Most teams that watch a market, build a search index, or feed a dataset start the same way: they crawl data from a set of public web pages and turn it into clean records. The hard part is rarely a single page. It is doing it across hundreds of pages without your requests getting throttled, blocked, or silently returning half-empty HTML.

This guide shows you how to build a small, runnable web crawler in Python. It fetches a start page through the Crawling API, extracts the links on it, follows the ones that stay inside your target scope, parses the fields you want on each page, removes duplicates, and exports clean JSON and CSV. The walkthrough stays on a neutral example site so you can run it as-is and then point it at your own public source.
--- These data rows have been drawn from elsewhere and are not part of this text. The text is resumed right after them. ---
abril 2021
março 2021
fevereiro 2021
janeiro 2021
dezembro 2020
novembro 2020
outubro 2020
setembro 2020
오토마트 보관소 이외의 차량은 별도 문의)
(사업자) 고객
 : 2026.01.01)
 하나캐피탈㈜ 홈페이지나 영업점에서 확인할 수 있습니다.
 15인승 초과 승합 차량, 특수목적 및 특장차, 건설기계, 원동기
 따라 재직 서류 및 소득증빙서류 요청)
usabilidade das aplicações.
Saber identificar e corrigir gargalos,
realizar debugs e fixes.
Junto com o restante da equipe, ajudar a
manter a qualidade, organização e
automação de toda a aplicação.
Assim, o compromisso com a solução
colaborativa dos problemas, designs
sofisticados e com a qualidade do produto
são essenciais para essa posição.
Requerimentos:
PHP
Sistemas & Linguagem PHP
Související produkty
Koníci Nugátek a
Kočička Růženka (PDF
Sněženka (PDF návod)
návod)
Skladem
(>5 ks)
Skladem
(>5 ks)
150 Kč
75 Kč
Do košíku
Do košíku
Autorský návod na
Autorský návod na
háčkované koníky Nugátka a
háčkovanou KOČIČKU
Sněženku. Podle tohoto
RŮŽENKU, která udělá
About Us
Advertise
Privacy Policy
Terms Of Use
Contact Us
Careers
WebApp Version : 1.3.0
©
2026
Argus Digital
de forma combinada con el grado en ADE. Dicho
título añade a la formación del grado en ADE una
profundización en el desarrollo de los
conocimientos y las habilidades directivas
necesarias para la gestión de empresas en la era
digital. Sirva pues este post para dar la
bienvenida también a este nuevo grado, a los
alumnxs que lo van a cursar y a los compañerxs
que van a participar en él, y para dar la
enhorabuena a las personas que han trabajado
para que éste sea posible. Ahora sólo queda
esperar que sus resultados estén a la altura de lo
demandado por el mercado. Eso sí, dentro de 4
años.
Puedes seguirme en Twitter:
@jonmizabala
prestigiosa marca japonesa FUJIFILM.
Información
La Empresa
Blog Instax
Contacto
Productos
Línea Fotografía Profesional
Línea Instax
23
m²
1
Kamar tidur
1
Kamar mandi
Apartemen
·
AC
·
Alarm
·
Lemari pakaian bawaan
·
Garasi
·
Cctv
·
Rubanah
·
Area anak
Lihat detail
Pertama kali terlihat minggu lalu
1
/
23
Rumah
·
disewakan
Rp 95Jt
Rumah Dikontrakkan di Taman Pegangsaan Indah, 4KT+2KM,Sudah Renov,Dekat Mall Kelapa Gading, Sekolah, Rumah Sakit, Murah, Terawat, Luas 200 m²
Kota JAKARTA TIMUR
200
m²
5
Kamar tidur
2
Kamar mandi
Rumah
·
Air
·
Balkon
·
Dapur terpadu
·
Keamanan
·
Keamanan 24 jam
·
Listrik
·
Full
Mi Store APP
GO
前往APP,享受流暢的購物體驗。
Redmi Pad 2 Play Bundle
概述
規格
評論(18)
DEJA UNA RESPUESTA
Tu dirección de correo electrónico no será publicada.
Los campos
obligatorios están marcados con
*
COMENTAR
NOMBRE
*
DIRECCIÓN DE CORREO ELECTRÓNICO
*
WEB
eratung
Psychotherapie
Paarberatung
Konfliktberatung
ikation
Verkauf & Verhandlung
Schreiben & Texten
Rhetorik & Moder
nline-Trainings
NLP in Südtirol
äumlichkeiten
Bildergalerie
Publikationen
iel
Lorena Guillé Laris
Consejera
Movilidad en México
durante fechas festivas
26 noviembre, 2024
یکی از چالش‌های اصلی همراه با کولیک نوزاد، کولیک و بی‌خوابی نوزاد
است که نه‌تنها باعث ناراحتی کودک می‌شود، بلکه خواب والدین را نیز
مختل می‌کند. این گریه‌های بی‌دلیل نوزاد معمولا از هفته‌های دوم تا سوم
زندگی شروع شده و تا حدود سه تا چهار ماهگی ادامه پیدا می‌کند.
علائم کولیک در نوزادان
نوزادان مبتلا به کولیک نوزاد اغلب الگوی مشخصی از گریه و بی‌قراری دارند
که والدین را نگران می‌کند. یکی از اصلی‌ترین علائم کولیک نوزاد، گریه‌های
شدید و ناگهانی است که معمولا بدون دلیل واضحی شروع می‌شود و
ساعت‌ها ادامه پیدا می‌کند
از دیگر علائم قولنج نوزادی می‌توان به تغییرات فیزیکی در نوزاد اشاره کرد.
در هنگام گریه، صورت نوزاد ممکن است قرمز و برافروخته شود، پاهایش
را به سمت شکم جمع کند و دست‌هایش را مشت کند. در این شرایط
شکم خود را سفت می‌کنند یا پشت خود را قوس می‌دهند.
Crawling vs scraping in one paragraph

These two words get used interchangeably, but they name different jobs. Crawling is discovery: starting from one or more URLs, following links, and walking outward to find pages worth visiting. Scraping is extraction: taking one page's HTML and pulling out the specific fields you care about, such as a title, a price, or a date. A real pipeline does both. The crawler decides which pages to visit and the scraper decides what to keep from each one. The script in this guide is a crawler with a scraper bolted onto every page it visits.

What you will build

A single Python script that takes a start URL, discovers article links by following in-scope links, fetches each page through the Crawling API, and extracts a structured record per page. The running example uses https://example.com as a stand-in for a public listing or blog index. Each record carries these fields:

  • Title the main heading of the page.
  • URL the canonical link the record was scraped from.
  • Summary the lead paragraph or meta description.
  • Date the published or updated date when the page exposes one.
  • Links the count of in-scope links discovered on the page.

Why a plain request often fails

The naive version of this is a loop around a bare HTTP client: fetch a URL, parse it, queue the links, repeat. It works on a toy site and falls apart on a real one for two reasons.
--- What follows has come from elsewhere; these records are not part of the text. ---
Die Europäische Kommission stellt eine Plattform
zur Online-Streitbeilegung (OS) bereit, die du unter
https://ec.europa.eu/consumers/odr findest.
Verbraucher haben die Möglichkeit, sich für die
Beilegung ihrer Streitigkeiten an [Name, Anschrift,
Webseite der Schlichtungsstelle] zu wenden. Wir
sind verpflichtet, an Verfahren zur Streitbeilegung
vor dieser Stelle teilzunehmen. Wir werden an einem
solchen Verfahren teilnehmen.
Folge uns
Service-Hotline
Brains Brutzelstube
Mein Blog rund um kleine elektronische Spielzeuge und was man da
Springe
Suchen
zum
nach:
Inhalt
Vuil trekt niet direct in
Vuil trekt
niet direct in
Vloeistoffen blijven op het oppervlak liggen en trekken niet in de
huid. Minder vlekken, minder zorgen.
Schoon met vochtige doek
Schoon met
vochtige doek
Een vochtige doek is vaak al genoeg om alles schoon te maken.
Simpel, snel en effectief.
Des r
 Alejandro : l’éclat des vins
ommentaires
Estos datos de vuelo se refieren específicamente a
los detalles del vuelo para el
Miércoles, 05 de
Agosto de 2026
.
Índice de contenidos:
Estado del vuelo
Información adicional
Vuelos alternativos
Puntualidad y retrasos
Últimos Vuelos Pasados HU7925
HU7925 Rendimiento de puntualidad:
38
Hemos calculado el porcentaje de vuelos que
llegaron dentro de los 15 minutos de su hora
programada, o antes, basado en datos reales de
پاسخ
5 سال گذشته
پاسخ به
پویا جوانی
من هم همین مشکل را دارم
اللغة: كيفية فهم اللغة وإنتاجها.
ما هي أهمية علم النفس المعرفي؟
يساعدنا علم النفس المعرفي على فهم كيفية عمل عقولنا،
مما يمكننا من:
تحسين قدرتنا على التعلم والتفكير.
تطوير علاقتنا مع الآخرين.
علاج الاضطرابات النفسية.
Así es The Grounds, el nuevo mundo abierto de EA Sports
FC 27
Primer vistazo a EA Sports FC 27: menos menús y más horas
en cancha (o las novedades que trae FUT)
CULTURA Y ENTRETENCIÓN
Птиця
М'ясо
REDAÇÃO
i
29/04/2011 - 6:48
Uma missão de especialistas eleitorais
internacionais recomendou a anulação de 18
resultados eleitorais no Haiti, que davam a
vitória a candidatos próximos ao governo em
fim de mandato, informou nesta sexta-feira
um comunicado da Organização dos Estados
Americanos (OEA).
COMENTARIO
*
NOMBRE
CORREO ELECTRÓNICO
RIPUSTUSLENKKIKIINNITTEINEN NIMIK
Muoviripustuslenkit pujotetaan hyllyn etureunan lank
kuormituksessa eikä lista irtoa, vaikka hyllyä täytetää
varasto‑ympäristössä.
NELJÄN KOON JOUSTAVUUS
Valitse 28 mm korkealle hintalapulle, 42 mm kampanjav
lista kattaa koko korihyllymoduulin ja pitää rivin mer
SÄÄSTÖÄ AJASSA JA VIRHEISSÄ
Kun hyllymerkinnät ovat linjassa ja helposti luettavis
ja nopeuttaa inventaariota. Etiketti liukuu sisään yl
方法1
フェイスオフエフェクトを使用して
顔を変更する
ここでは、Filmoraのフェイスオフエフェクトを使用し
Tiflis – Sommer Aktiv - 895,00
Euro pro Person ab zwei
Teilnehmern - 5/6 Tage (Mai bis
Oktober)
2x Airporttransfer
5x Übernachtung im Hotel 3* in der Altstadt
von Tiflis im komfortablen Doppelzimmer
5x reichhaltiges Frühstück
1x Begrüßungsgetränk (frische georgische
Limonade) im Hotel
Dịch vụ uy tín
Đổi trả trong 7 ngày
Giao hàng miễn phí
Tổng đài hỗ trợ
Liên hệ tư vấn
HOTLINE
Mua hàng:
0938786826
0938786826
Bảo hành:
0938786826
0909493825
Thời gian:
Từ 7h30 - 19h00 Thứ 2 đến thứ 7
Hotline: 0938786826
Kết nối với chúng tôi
First, rendering. Many modern pages ship a thin HTML shell and load their real content in the browser through JavaScript and Ajax. Request that shell with a plain client and the links and fields you want are not in the body yet, so your crawler discovers nothing and parses nothing. Second, blocking. Sites watch for automated traffic: datacenter IP ranges, missing browser headers, and request patterns that fire faster than any human get rate-limited, IP-blocked, or served a CAPTCHA before they ever reach the content.

So a crawler that holds up at scale needs two things in every request: a browser that renders the page, and an IP the site reads as a real visitor. You can assemble that yourself from a headless browser plus a pool of rotating residential proxies, but keeping that stack healthy is most of the work. The Crawling API folds both into one call: you send it a URL, it renders the page behind a trusted IP, and it returns finished HTML for you to parse.

Prerequisites

A few things need to be in place first. None take long.

Basic Python. You should be comfortable writing and running a script and installing packages with pip. If the parsing side is new to you, the BeautifulSoup guide pairs well with this tutorial.

Python 3.8 or later. Confirm with python --version. If you do not have it, install it from python.org or through a distribution like Anaconda, and make sure Python is on your PATH.

A Crawlbase account and token. Sign up, open your dashboard, and copy your token from the account page. Crawlbase includes 1,000 free requests to start, which is plenty for working through this guide. There are two token types: the normal token fetches static HTML, and the JavaScript token renders the page in a real browser first. Use the normal token for static pages and the JavaScript token when the content loads client-side. Treat the token like a password and keep it out of version control.

Set up the project

Create a virtual environment so dependencies stay isolated, then install the two libraries the crawler needs.

bash
python --version

python -m venv crawler_env
source crawler_env/bin/activate

pip install crawlbase beautifulsoup4

On Windows, activate the environment with crawler_env\Scripts\activate instead of the source line. Two dependencies do the work: crawlbase is the official client for the Crawling API, and beautifulsoup4 parses the returned HTML so you can pull out fields and links by CSS selector. Both json and csv ship with the standard library, so nothing more is needed for the export step.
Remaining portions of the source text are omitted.